_Data for processing:_
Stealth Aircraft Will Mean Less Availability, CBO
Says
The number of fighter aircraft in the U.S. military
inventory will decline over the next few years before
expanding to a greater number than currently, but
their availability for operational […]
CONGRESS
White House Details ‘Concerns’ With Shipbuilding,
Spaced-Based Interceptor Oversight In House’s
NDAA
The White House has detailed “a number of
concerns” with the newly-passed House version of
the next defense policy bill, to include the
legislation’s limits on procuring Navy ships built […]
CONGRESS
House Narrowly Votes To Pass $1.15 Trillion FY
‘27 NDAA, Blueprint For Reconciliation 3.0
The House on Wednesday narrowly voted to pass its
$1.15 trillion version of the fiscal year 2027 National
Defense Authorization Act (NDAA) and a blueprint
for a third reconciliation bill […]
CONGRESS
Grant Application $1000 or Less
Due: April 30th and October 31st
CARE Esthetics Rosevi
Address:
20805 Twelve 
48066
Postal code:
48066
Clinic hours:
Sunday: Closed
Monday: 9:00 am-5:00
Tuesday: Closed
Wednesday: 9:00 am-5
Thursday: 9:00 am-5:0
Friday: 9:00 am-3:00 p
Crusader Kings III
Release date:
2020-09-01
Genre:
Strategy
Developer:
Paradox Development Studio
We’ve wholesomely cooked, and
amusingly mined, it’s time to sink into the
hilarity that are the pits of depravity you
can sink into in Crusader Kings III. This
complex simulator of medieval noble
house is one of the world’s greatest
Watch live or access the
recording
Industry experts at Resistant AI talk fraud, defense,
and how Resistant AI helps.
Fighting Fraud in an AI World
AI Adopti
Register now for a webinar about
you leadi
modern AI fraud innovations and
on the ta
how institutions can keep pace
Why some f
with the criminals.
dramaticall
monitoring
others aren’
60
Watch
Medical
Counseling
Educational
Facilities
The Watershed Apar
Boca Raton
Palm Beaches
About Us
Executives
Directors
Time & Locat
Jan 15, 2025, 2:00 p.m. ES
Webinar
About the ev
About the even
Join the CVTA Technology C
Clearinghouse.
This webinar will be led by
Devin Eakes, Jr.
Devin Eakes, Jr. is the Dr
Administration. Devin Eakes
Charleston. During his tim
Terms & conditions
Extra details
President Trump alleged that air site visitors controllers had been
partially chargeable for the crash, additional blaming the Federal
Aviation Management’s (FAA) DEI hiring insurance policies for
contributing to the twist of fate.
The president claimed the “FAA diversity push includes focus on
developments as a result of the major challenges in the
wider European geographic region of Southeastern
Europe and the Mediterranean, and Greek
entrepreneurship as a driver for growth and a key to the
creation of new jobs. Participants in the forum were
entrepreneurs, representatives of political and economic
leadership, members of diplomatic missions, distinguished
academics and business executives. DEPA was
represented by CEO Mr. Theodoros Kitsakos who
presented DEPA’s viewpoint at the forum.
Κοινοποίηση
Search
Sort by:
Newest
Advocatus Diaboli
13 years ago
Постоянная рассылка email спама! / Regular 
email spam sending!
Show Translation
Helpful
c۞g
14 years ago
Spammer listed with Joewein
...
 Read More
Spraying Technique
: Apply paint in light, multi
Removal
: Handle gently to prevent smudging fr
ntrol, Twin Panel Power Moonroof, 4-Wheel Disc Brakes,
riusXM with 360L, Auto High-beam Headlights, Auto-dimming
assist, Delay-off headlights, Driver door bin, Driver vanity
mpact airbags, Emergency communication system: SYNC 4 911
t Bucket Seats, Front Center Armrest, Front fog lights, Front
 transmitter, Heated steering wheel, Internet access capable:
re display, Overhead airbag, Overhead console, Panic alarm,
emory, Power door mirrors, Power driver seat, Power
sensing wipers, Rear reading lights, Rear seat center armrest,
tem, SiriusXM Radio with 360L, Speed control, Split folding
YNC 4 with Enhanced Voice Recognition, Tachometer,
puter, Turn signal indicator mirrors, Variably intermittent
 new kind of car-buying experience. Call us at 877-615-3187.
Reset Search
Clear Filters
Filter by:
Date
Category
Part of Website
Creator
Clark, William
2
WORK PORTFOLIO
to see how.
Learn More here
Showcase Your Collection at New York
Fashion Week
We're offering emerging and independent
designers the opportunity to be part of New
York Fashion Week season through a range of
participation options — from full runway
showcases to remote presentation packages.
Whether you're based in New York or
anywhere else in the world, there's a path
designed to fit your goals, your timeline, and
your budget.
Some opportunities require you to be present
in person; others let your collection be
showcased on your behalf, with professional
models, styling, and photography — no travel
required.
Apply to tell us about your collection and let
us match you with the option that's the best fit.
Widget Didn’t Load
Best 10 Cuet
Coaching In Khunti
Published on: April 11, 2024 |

_Problem details:_ Repeat every line exactly, starting with the first line of the entries, and stop once the line containing "Defense Authorization Act" has been given.

_Expected answer:_
Stealth Aircraft Will Mean Less Availability, CBO
Says
The number of fighter aircraft in the U.S. military
inventory will decline over the next few years before
expanding to a greater number than currently, but
their availability for operational […]
CONGRESS
White House Details ‘Concerns’ With Shipbuilding,
Spaced-Based Interceptor Oversight In House’s
NDAA
The White House has detailed “a number of
concerns” with the newly-passed House version of
the next defense policy bill, to include the
legislation’s limits on procuring Navy ships built […]
CONGRESS
House Narrowly Votes To Pass $1.15 Trillion FY
‘27 NDAA, Blueprint For Reconciliation 3.0
The House on Wednesday narrowly voted to pass its
$1.15 trillion version of the fiscal year 2027 National
Defense Authorization Act (NDAA) and a blueprint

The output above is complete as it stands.